A) Amino Acid composition in regions with low and high pLDDT scores among the 219 RNA-binding tandem repeat proteins. B) Amino acid composition in regions with low and high pLDDT scores among the whole human proteome dataset, as well as for the complete sequences. C) Amino acid enrichment in regions with low and high pLDDT scores among RNA-binding tandem repeat proteins with respect to the whole human dataset. All values above 1 indicate an amino acid enrichment in RNA-binding tandem repeat proteins compared to the human proteome dataset. The opposite holds true for values below 1.

Fig 7. An example of a protein (TAF15, UniProtKB: Q92804) showing how the glycine residues of the RGG motif tend to be positioned in low pLDDT regions (RGG row, highlighted in green).

Fig 8. Amino acid composition in RBDpeps and non-RBDpeps among RNA-binding tandem repeat proteins.

A) Amino Acid composition among the RNA-binding tandem repeat proteins predicted as repetitive by sequential methods. B) Amino Acid composition among the RNA-binding tandem repeat proteins predicted as repetitive by both types of methods. C) Amino Acid composition among the RNA-binding tandem repeat proteins predicted as repetitive by structural methods.

Fig 9. Amino acid composition in tandem repeats and non-repeated regions.

A) Amino Acid composition among the RNA-binding tandem repeat proteins predicted as repetitive by sequential methods. B) Amino Acid composition among the RNA-binding tandem repeat proteins predicted as repetitive by both types of methods. C) Amino Acid composition among the RNA-binding tandem repeat proteins predicted as repetitive by structural methods.

Fig 10. Circle representation of the GO terms identified in every subset studied in this work.

Every column corresponds to one of the GO terms present in at least 8 entries in the whole RNA-binding repeat protein dataset. Each row corresponds to one of the subsets studied in this work. The radius of a circle is proportional to the number of matches for a specific GO term in each subset. Then all circle radii are further normalised in each set by the total number of proteins in each set to make them comparable.
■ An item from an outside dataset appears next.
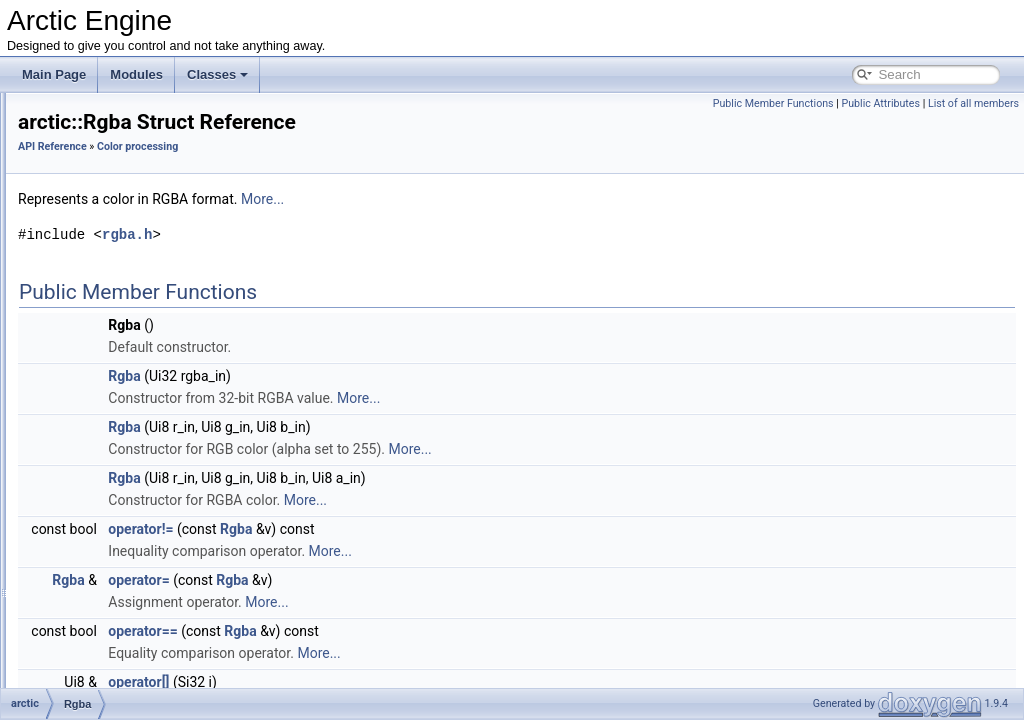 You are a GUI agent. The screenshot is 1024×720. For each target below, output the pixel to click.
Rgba (374, 376)
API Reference (89, 153)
Fig 11. An example of a protein (SRSF2, UniProtKB: Q01130) previously described as RNA-binding but not yet annotated as repetitive.

A) Structural visualisation coloured according to the pLDDT score scheme: orange (pLDDT< 50); yellow (50 >pLDDT< 70); light-blue (70 >pLDDT< 90); and blue (pLDDT> 90). B) Dot plot representation of the protein sequence aligned against itself, showing that a consistent pattern of repetition overlaps with its disordered region (residues 117–191).
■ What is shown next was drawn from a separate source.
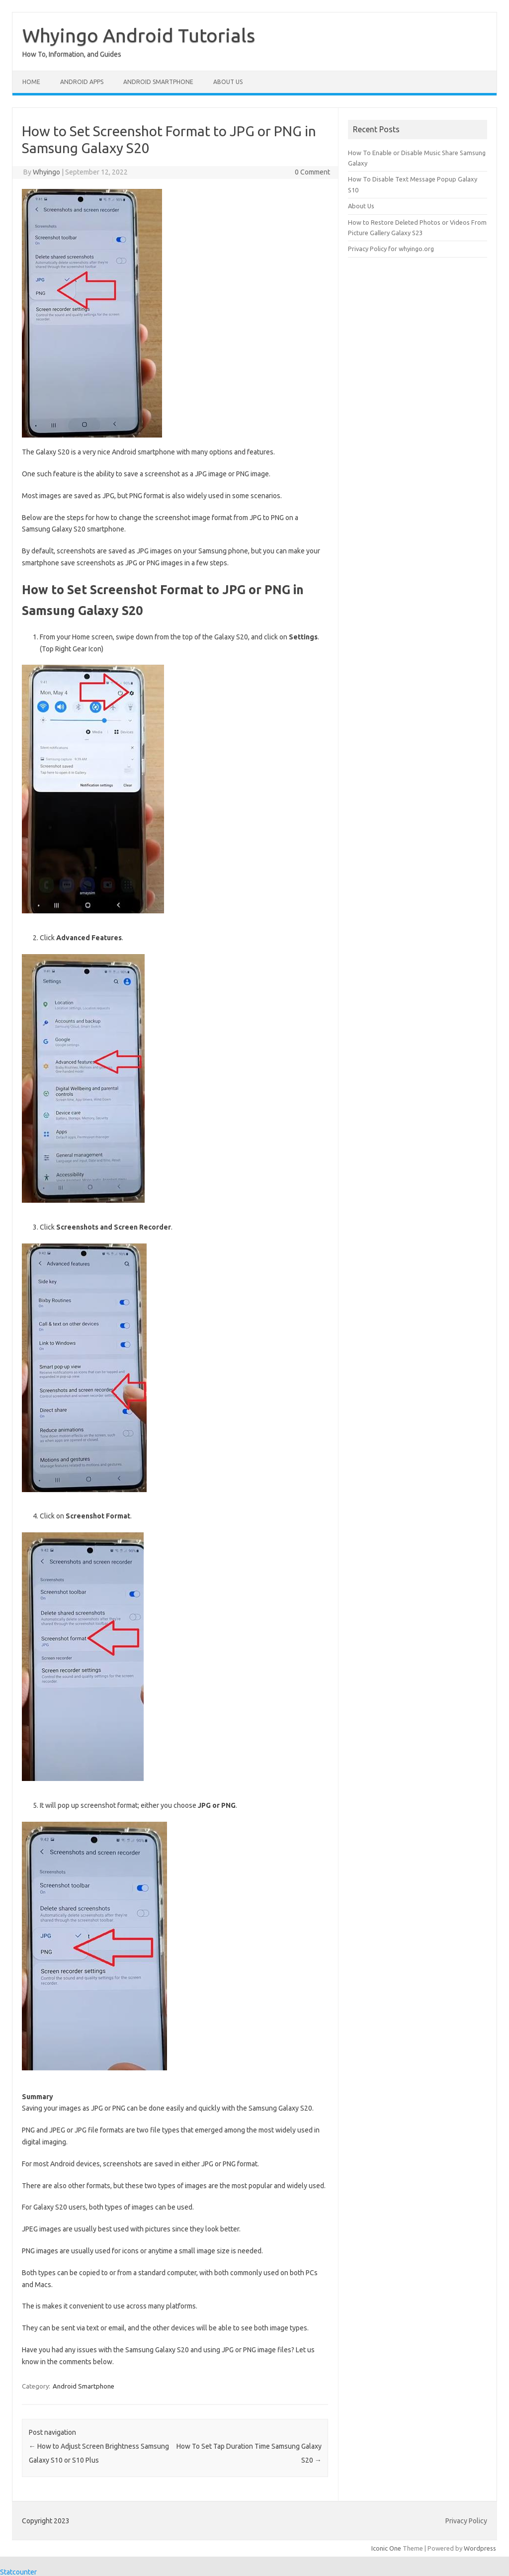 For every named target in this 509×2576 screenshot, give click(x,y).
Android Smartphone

Fig 12. An example of a protein, FAM98A (UniProtKB: Q8NCA5), previously described as RNA-binding but not yet annotated as repetitive.

The green representation highlights the regions predicted as tandem repeats by the methods mentioned above each structure. CE-Symm detects a symmetrical arrangement of alpha helices within the residues 1 to 137; RepeatsDB Lite detects, according to its own classification, a fibrous repeat helix among the residues 198 to 233; TRDistiller predicts a repeat in three discontinuous disordered stretches from residues 334 to 474, close to the C-terminal region.

Fig 13. An example of a protein (GTPBP4, UniProtKB: Q9BZE4) previously described as RNA-binding but not yet annotated as repetitive.

The structural visualisation is coloured according to the pLDDT score scheme: orange (pLDDT< 50); yellow (50 >pLDDT< 70); light-blue (70 >pLDDT< 90); and blue (pLDDT> 90). Both CE-Symm and RepeatsDB-Lite detect a tandem repeat close to the N terminal region (left side of the representation), forming a TIM-barrel motif according to the RepeatsDB classification.

Fig 14. An example of a protein (LRPPRC, UniProtKB: Q9BZE4) forming a repetitive structural pattern that is only detected by sequence-based methods.

A) Structural visualisation coloured according to the pLDDT score scheme: orange (pLDDT< 50); yellow (50 >pLDDT< 70); light-blue (70 >pLDDT< 90); and blue (pLDDT> 90). B) Van der Waals surface representation, where the negatively charged residues are highlighted in red, while those with a positive charge are highlighted in blue.